Thoughts on the environment and Kael's feelings:
The Arena of Rebirth was a spectacle, pure theater. They wanted to project strength, control, a flawless system. But under the surface, it was just another layer of manipulation. My fight with Drax, the way I used his own flames against him, and then subtly introduced those glitches into his perfect form – that was a direct challenge to their illusion. It proved that their "perfect system" wasn't so perfect when faced with an actual anomaly, someone who could literally rewrite the rules. It made me a target, sure, but it also got me noticed in a way that made me feel like less of a helpless experiment and more like a true threat.
Being in Omega Class, surrounded by Varn and Reo, actually felt… almost good. It was a weird kind of belonging. We were all outcasts, but we were outcasts with secrets, and maybe, just maybe, some actual power. Varn was a wildcard, totally unpredictable, but seeing him in action, manipulating security systems like they were toys, showed me just how deep his "glitch" ran. He wasn't just powerful; he was smart. And Reo, hotheaded as he was, was a loyal, solid presence. We were forming a crew, a tiny pocket of defiance within this rigid system.

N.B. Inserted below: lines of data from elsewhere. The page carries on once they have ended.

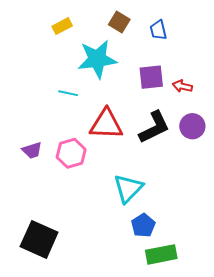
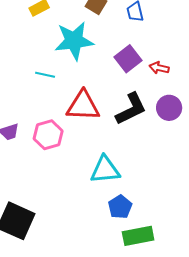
purple square: (151, 77) -> (128, 59), turned -32
cyan triangle: (128, 188) -> (105, 170), turned 40

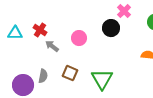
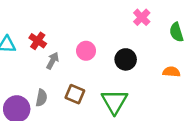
black circle: (111, 28) -> (126, 59), moved
gray arrow: (52, 46) -> (53, 61), turned 80

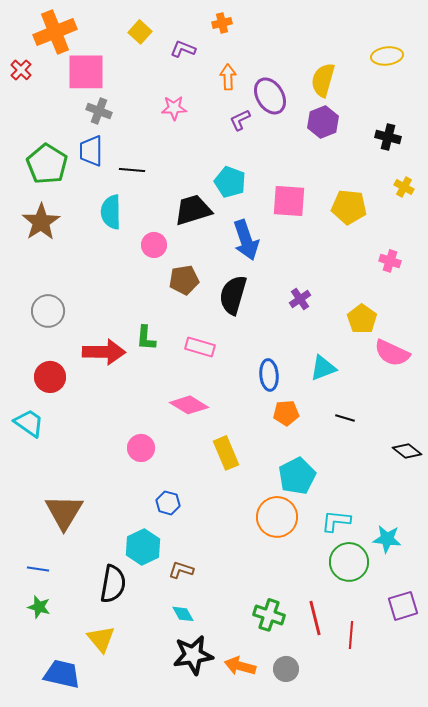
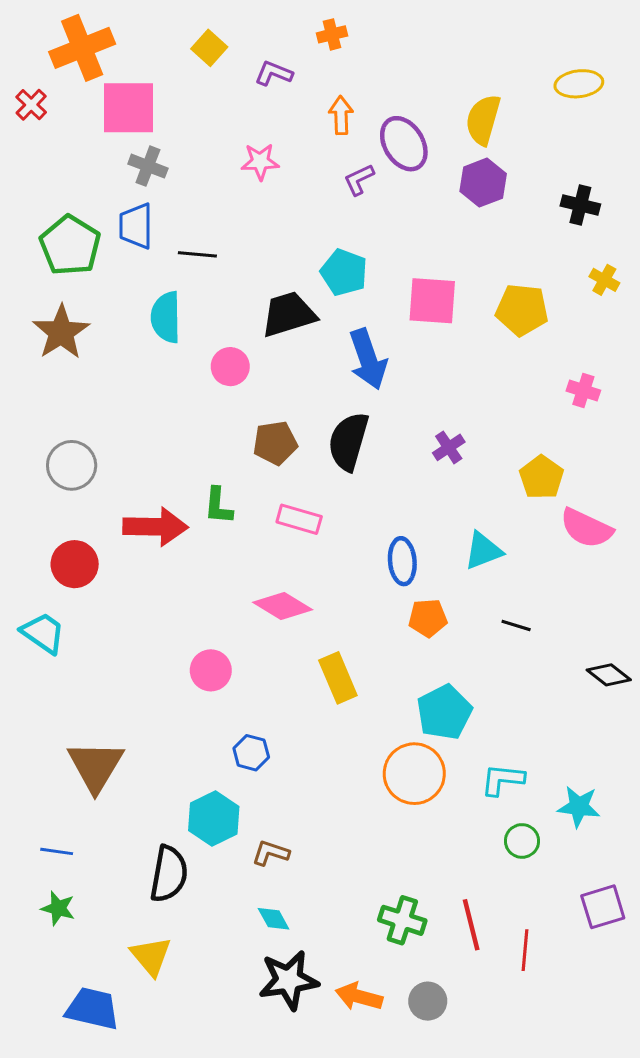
brown pentagon: (184, 280) -> (275, 443), moved
green circle: (349, 562) -> (522, 841), size x0.6

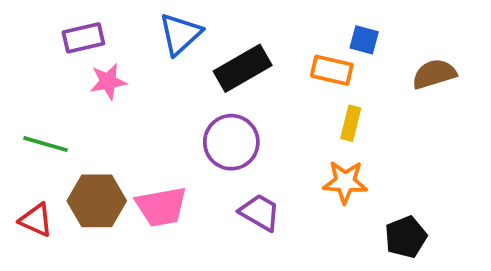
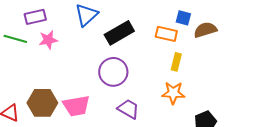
brown semicircle: (434, 74) -> (205, 30), moved
green line: (46, 144) -> (15, 39), moved

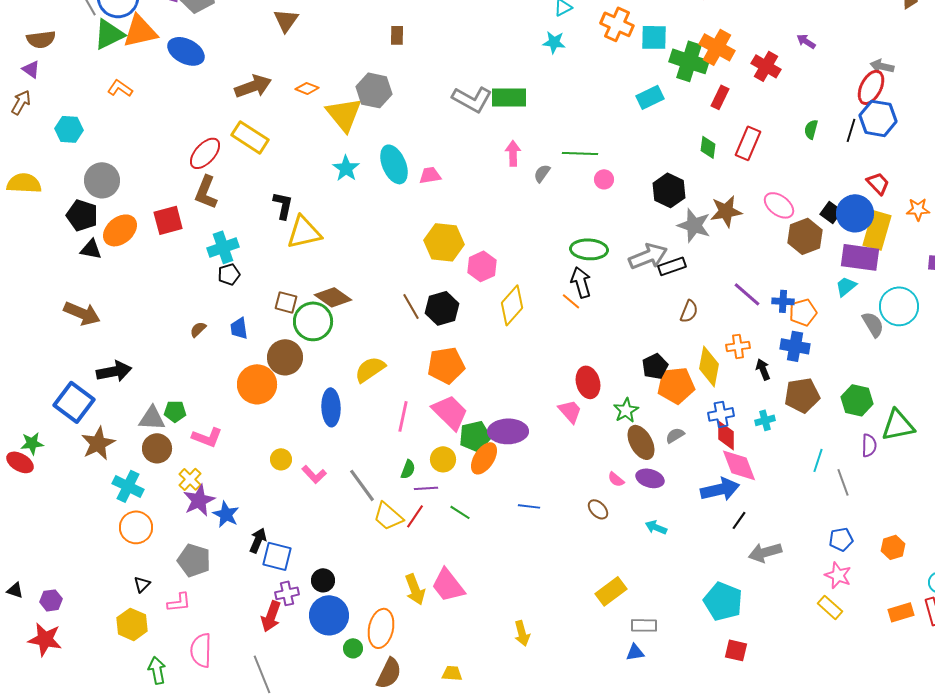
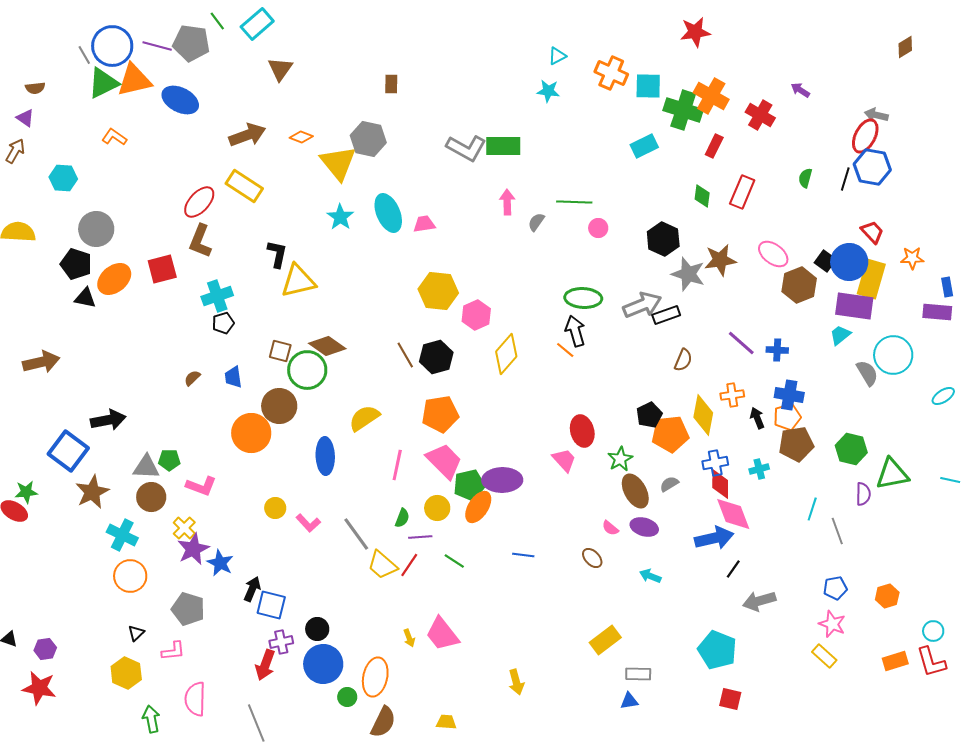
brown semicircle: (41, 39) -> (35, 88), size x0.7
orange pentagon: (803, 312) -> (787, 417), moved
brown arrow: (82, 313) -> (41, 362), moved, turned -36
yellow arrow: (415, 589) -> (409, 638), size x0.6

The sneak mission into Project Chimera, though, that was the real kicker. Finding my name on that old list, knowing they'd been tracking me, waiting for me, before I even knew this world existed… that was terrifying. It wasn't about me "connecting" to the Protocol accidentally. It was about me being chosen. Or, worse, designed. For what? A deeper purpose? Or just to be another resource to be exploited, then discarded? The Academy wasn't just a school; it was a data farm, a breeding ground for something far more sinister. The whispers of "Glitchborn" and "Protocol Zero" were no longer just abstract concepts; they were part of my history, my fate.
My Ascension Protocol felt different after that. It wasn't just a source of power; it felt like a key, a direct link to the very code of this world. And the thought that I could potentially rewrite that code, not just in small ways but in fundamental ones, was both exhilarating and terrifying. Eldrin Voss, the main antagonist for Season 1, was described as someone who could "erase existence" from the system. If I could rewrite, could I also prevent erasure? Or even… undo it? The possibilities were endless, and deeply unsettling. This wasn't just a tournament anymore. This was a war for reality itself, and I, the "error," was somehow at its center.